Posted: Sat Sep 11, 2010 12:28 pm
by rdos
Brendan wrote:Um. Imagine a disk with 4 partitions and 4 different file systems (one in each partition). Who decides where the disk heads should move to next?
The virtual drive queues do. Accesses that must complete in order are always served before scheduled reads because of reliability-issues. So the driver will always first serve FAT meta-data changes in sequential order, and then use disc-scheduling algorithms for other requests. Optionally, a driver might serve scheduled accesses in-between, but must never reorder accesses that must complete in order. It is up to the filesystem to make suitable requests (complete in order, schedulable reads, delayed writes).

Re: Driver API design

Posted: Sat Sep 11, 2010 1:20 pm
by rdos
Brendan wrote:There's nothing experimental about it - the disk driver (and anything between the disk driver and the file system) has to support some write synchronisation; typically in the form of atomic writes (where any previous writes are flushed, then the requested sequence of writes occur while no other writes are allowed to intervene).
The ordered request scheme I described above takes care of this, and probably more efficiently.

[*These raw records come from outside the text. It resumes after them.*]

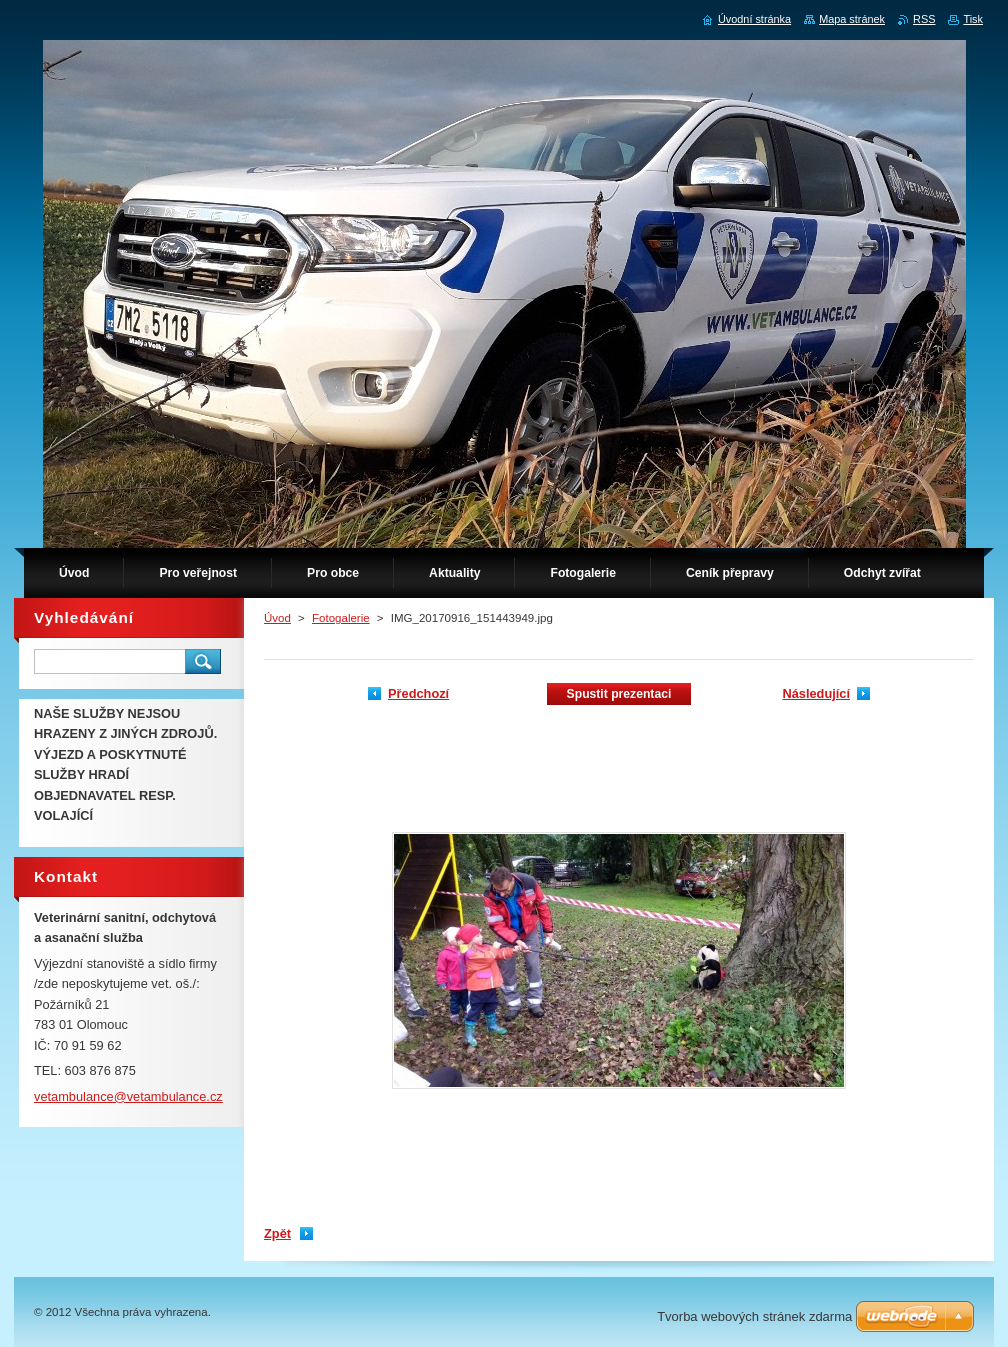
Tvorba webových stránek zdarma (754, 1316)
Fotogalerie (341, 618)
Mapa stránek (852, 19)
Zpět (277, 1233)
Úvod (277, 618)
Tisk (973, 19)
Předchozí (418, 693)
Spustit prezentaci (619, 694)
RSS (924, 19)
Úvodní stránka (754, 19)
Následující (816, 693)
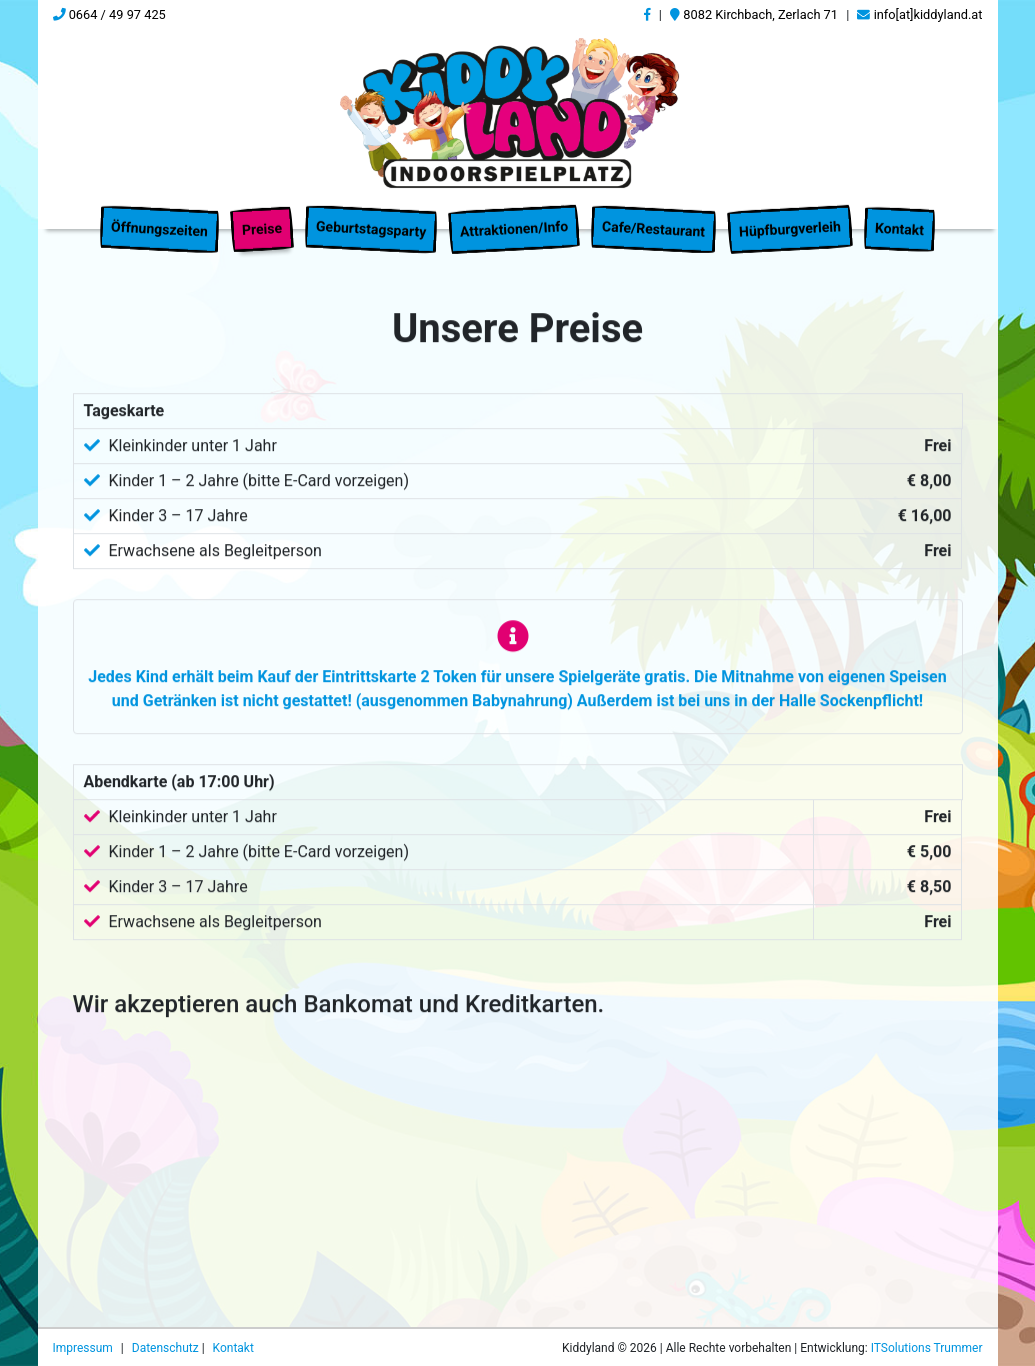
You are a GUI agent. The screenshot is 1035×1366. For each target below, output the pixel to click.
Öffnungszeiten (160, 216)
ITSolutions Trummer (927, 1348)
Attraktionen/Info (514, 216)
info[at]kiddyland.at (919, 14)
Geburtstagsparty (370, 216)
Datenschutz (167, 1348)
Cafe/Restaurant (654, 216)
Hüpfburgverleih (790, 216)
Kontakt (900, 216)
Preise (261, 216)
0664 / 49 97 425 (109, 14)
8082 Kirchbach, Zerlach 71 (754, 14)
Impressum (84, 1348)
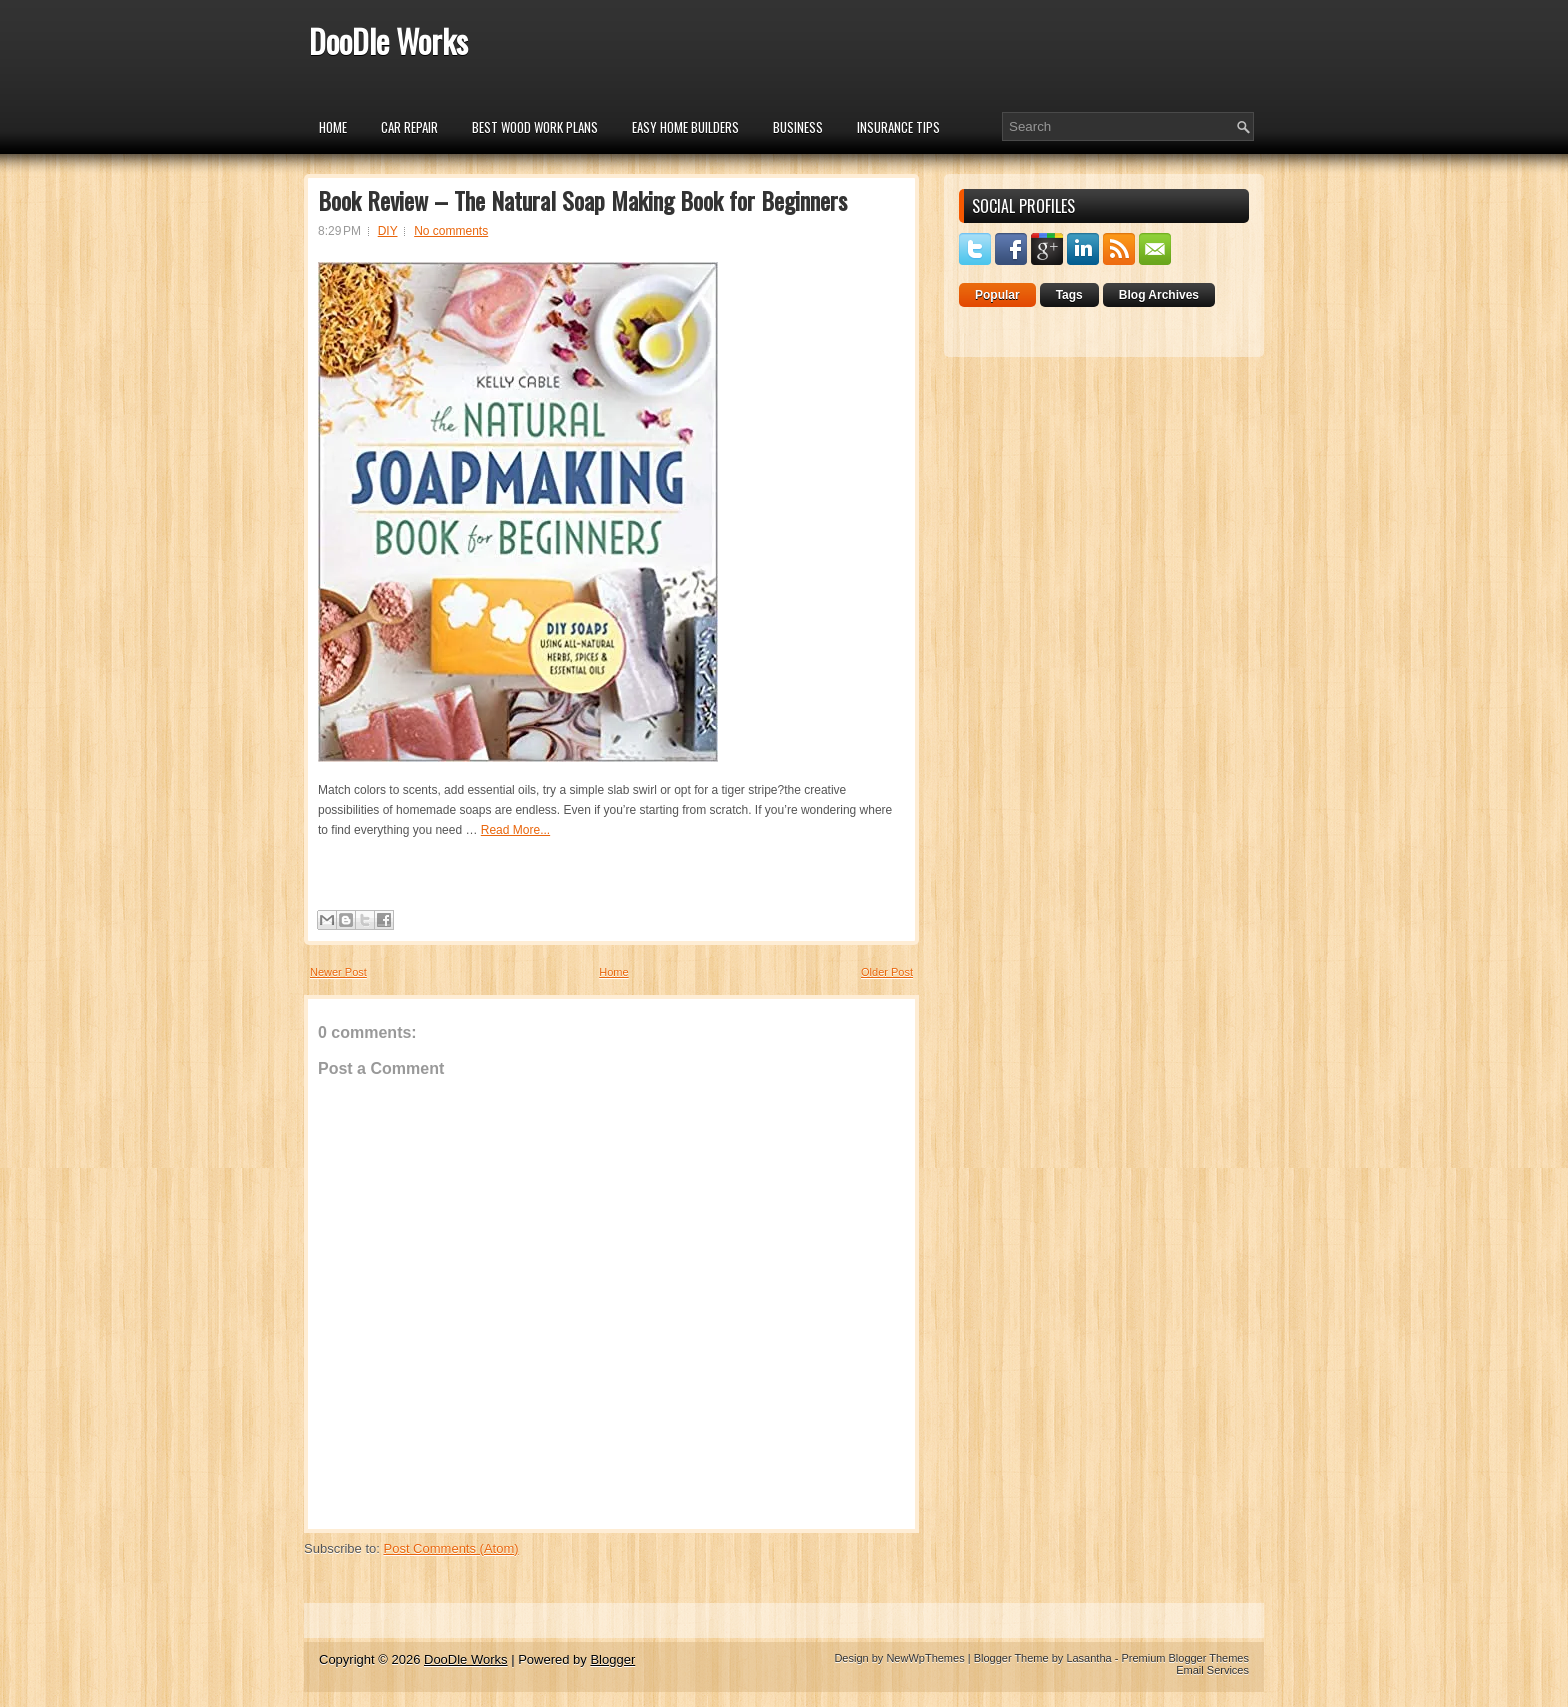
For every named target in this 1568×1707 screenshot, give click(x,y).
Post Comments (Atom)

What the filesystem does is that it queues these writes as ordered requests. It will not need to flush or wait for their completion. Also, ordered writes for one file system can be intermixed with ordered writes for other file systems, as well as potentially delayed writes and scheduled reads.

Re: Driver API design

Posted: Sat Sep 11, 2010 2:52 pm
by Owen
rdos wrote:
Brendan wrote:There's nothing experimental about it - the disk driver (and anything between the disk driver and the file system) has to support some write synchronisation; typically in the form of atomic writes (where any previous writes are flushed, then the requested sequence of writes occur while no other writes are allowed to intervene).
The ordered request scheme I described above takes care of this, and probably more efficiently. What the filesystem does is that it queues these writes as ordered requests. It will not need to flush or wait for their completion. Also, ordered writes for one file system can be intermixed with ordered writes for other file systems, as well as potentially delayed writes and scheduled reads.
So you complete disk writes in the order they arrive, ensuring that it spends 80% of its time its seeking?

Re: Driver API design

Posted: Sun Sep 12, 2010 12:05 am
by rdos
Owen wrote:So you complete disk writes in the order they arrive, ensuring that it spends 80% of its time its seeking?
In the current implementation of FAT I only do this for disc writes related to metadata (directory entries and allocation tables), not for file data. This is because errors in these areas because of power losses or reboots could make the disc full of errors that I cannot correct for. Since RDOS targets embedded systems, corrupt discs are not aceptable.

Re: Driver API design

Posted: Mon Sep 13, 2010 5:55 am
by rdos
berkus wrote:Shouldn't metadata updates collect in the md log area with a single atomic write to switch to a new version, then?
In reality, there is no such thing as an atomic write. All writes can be interrupted by a power failure, and could then complete only partially. By doing careful modications to directory entries and allocation tables, and ensuring that these happens in a known order, it is possible to minimize errors to only lost allocation clusters, and minor errors in directory entries that the FAT driver can correct for in runtime.